比較的マイナーな言語ほど単価は高くなるものの、需要も少なくなるため稼働できる日数が減り、大幅な給与の増額は難しいでしょう。

レベル別給料

通訳の給料は通訳者のレベルをもとに決められます。

最も高いAランクは10年以上のフリーランス経験がある人です。国際会議の同時通訳、政府間協議などでの通訳も行うと言います。会議通訳者として業界で知られている人に限りますが、平均日給は6万~6万5千円です。

フリーランス5年以上のBランクはVIP付き通訳、記者会見、インタビューの通訳などを行います。一般通訳で経験を積んだ方で平均日給は5万~5万5千円です。AランクBランクくらいになれば通訳の仕事のみでも生活できるでしょう。そしてC、D、Eと続きます。

地域別の平均給料

最も高いのが東京となっています。しかし平均20万円~50万円と差が大きいです。

2020年の東京オリンピック開催に向けて東京ではさまざま準備をしているので、今後東京オリンピックに向けて通訳の需要は高まっていくだろうと予想されます。

通訳の給料は安定しない

平均の給料を紹介しましたが、実は通訳の仕事で正社員として勤務というのはあまりないそうで、ほとんどの通訳が依頼を受けて通訳を引き受けるスタイルのため、収入は不安定です。

仕事が定期的にあるわけでもないので、通訳のみで生計を立てるのはなかなか難しいようです。そのためアルバイトをしながら通訳としての仕事をしている人もいます。

通訳経験の少ない人には仕事が回ってくることが少ないため、なかなかキャリアを積むことができないのが現状です。

最も多いのが、派遣会社に登録し仕事をもらうという働き方です。仕事内容としては、旅行会社のツアーの同行をする方が多いと言います。海外ツアーの場合、通訳は必須です。

ツアー会社によって異なるようですが、1日のガイドツアー料金は1万円~3万円が相場のようです。長期間のツアーに同行した場合はまとまった収入を得ることができます。

年収をアップさせるには

先にも紹介したように、通訳は不安定な仕事です。しかし、年収をアップさせる方法ももちろんあります。少しの工夫で、他の通訳者よりも稼ぐことができるかもしれません。

いまの年収に納得のいかない方は、ぜひ参考にしてみてください。

使える言語を増やす

1番確実なのは、通訳できる言葉を増やすことです。一般的に英語や韓国語など喋れる人が多い言語の場合は年収安く、フランス語や中国語などの話せる人が少ない言語の通訳は年収もやや高くなっています。

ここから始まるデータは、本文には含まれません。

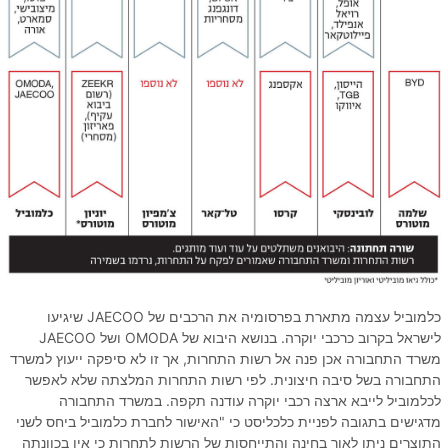
כלמוביל עצמה מתארת בפרסומיה את הרכבים של JAECOO שיגיעו
לישראל בקרוב כרכבי יוקרה. בנושא היבוא של OMODA ושל JAECOO
משרד התחבורה אכן פנה אל רשות התחרות, אך זו לא סיפקה ייעוץ למשרד
התחבורה בשל סיבה חיצונית. לפי רשות התחרות המלצתה שלא לאפשר
לכלמוביל לייבא ארצה רכבי יוקרה עודנה תקפה. במשרד התחבורה
מדגישים בתגובה לפניית כלכליסט כי "האישור לחברת כלמוביל ביחס לשני
התוצרים ניתן לאור בחינה והתייחסות של הרשות לתחרות כי אין בכוונתה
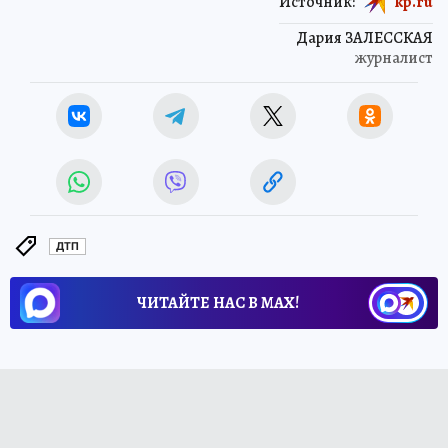
Источник:
kp.ru
Дария ЗАЛЕССКАЯ
журналист
ДТП
ЧИТАЙТЕ НАС В МАХ!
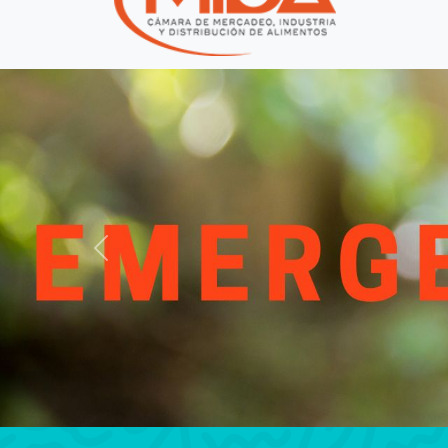
Previous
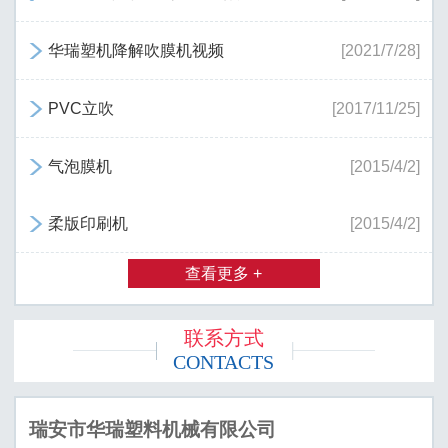
华瑞塑机降解吹膜机视频
[2021/7/28]

PVC立吹
[2017/11/25]

气泡膜机
[2015/4/2]

柔版印刷机
[2015/4/2]

查看更多 +
联系方式
CONTACTS
瑞安市华瑞塑料机械有限公司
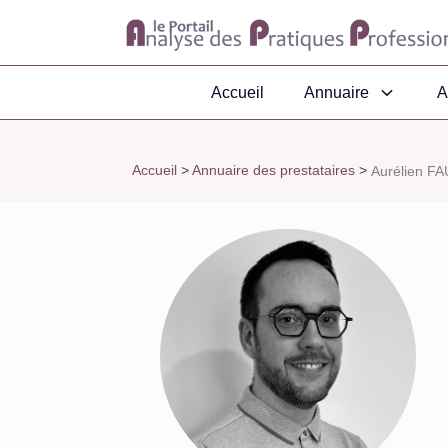
Accueil
Annuaire
A
Accueil
>
Annuaire des prestataires
>
Aurélien FA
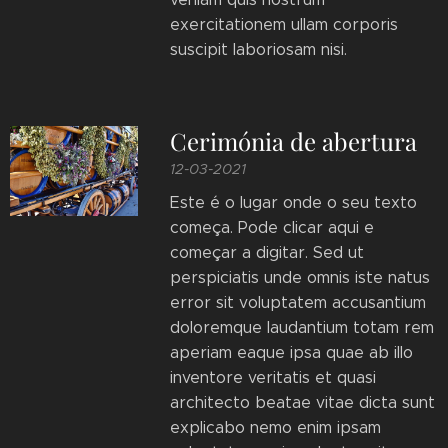
exercitationem ullam corporis
suscipit laboriosam nisi.
Cerimónia de abertura
12-03-2021
Este é o lugar onde o seu texto
começa. Pode clicar aqui e
começar a digitar. Sed ut
perspiciatis unde omnis iste natus
error sit voluptatem accusantium
doloremque laudantium totam rem
aperiam eaque ipsa quae ab illo
inventore veritatis et quasi
architecto beatae vitae dicta sunt
explicabo nemo enim ipsam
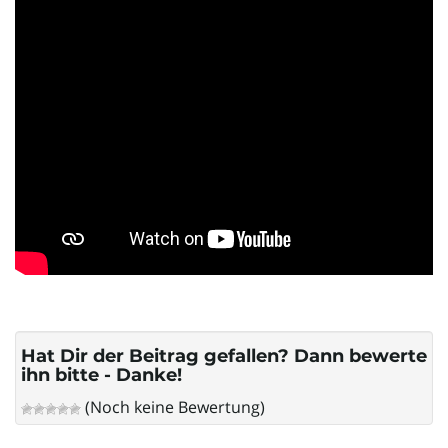
i
g
a
t
Hat Dir der Beitrag gefallen? Dann bewerte
ihn bitte - Danke!
(Noch keine Bewertung)
i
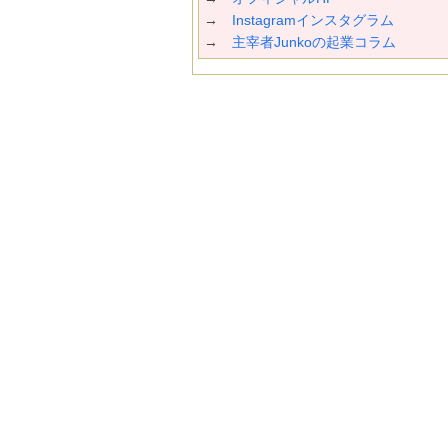
→
Instagramインスタグラム
→
主宰者Junkoの起業コラム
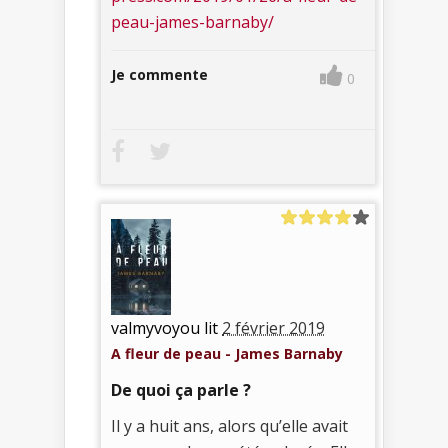
peau-james-barnaby/
Je commente
0
valmyvoyou lit
2 février 2019
A fleur de peau - James Barnaby
De quoi ça parle ?
Il y a huit ans, alors qu’elle avait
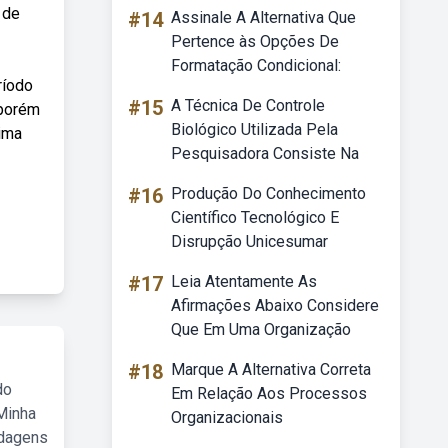
 de
#14
Assinale A Alternativa Que
Pertence às Opções De
Formatação Condicional:
ríodo
#15
A Técnica De Controle
 porém
Biológico Utilizada Pela
sima
Pesquisadora Consiste Na
#16
Produção Do Conhecimento
Científico Tecnológico E
Disrupção Unicesumar
#17
Leia Atentamente As
Afirmações Abaixo Considere
Que Em Uma Organização
#18
Marque A Alternativa Correta
do
Em Relação Aos Processos
Minha
Organizacionais
rdagens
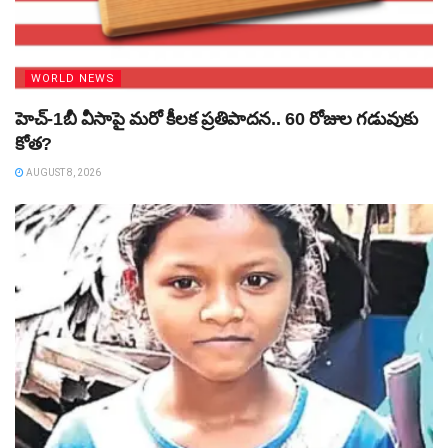
WORLD NEWS
హెచ్‌-1బీ వీసాపై మరో కీలక ప్రతిపాదన.. 60 రోజుల గడువుకు
కోత?
AUGUST 8, 2026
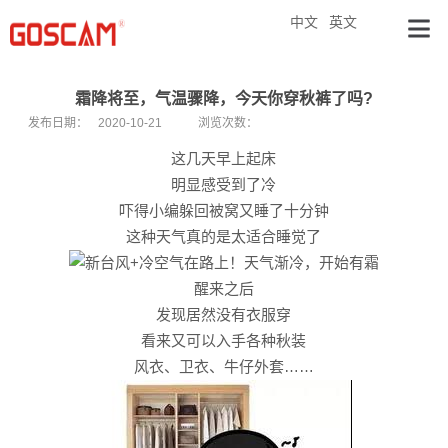
中文
英文
霜降将至，气温骤降，今天你穿秋裤了吗?
发布日期：
2020-10-21
浏览次数：
这几天早上起床
明显感受到了冷
吓得小编躲回被窝又睡了十分钟
这种天气真的是太适合睡觉了
醒来之后
发现居然没有衣服穿
看来又可以入手各种秋装
风衣、卫衣、牛仔外套……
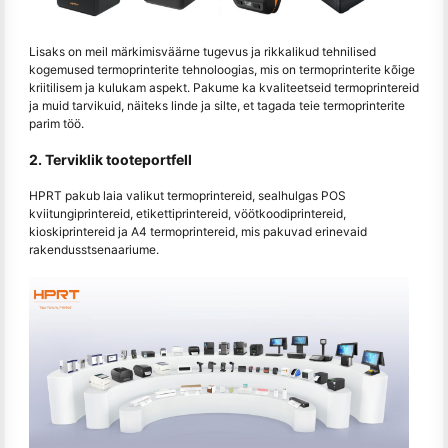
Lisaks on meil märkimisväärne tugevus ja rikkalikud tehnilised
kogemused termoprinterite tehnoloogias, mis on termoprinterite kõige
kriitilisem ja kulukam aspekt. Pakume ka kvaliteetseid termoprintereid
ja muid tarvikuid, näiteks linde ja silte, et tagada teie termoprinterite
parim töö.
2. Terviklik tooteportfell
HPRT pakub laia valikut termoprintereid, sealhulgas POS
kviitungiprintereid, etikettiprintereid, vöötkoodiprintereid,
kioskiprintereid ja A4 termoprintereid, mis pakuvad erinevaid
rakendusstsenaariume.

マイナーな言語を選べば単価は高くなり、一つの仕事でももらえる給料には差が出てくるでしょう。しかし、その分求められる機会は少なくなってしまいます。

マイナーな言語も習得しつつ、メインの英語や韓国語にも対応できるようにしておくのが1番安全でしょう。

職場を変える

また、職場を変えてみるというのもひとつの方法です。場所によって待遇はかなり異なるので、新しい職場を探してみても良いかもしれません。

リクルートエージェントでは、自分からは持ちかけにくい給料の相談などもキャリアアドバイザーを通して伝えることができるので、納得の行く転職先を見つけるのに役立ちます。

また、かなり大手の転職サービスなので、求人数も群を抜いて多くなっています。他では紹介していない求人なども多く含まれているので、ぜひ活用してみてください。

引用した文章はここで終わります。